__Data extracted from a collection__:
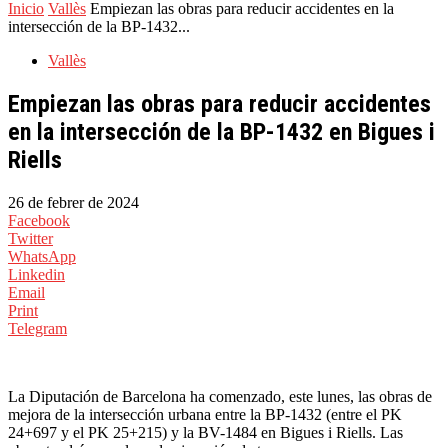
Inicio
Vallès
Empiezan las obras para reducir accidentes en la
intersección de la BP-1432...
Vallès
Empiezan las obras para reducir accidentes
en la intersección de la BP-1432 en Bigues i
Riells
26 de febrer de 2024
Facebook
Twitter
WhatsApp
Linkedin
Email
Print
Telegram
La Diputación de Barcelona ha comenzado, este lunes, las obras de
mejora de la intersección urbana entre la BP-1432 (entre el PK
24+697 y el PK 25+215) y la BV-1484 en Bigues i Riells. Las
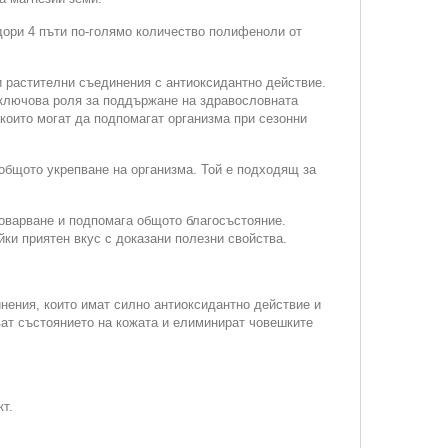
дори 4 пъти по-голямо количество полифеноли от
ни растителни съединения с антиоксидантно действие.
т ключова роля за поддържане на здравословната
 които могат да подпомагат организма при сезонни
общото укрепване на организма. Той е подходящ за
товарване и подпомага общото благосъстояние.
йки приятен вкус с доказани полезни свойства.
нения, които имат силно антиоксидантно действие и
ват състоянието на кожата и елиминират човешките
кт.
* * *
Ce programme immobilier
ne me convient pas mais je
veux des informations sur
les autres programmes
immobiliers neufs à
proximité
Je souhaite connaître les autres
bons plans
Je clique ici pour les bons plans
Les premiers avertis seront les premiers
* * *
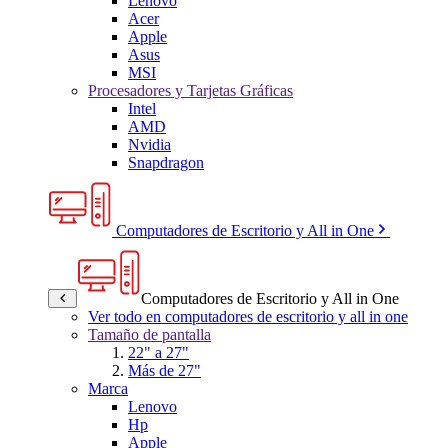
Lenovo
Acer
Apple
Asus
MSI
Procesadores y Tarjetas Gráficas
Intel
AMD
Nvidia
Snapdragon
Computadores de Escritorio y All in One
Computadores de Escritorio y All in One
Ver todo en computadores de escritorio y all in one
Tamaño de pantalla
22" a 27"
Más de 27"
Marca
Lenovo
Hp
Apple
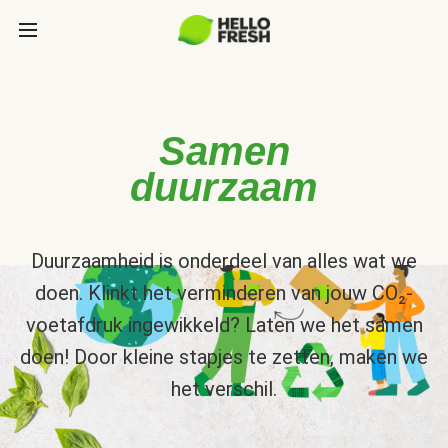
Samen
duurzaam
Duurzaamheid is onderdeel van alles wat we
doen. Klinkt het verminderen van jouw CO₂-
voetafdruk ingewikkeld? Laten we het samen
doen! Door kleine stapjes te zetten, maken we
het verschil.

__TO DO__: Among the entries, copy every line containing the word "bons".

__PROBLEM SOLUTION__:
bons plans
Je clique ici pour les bons plans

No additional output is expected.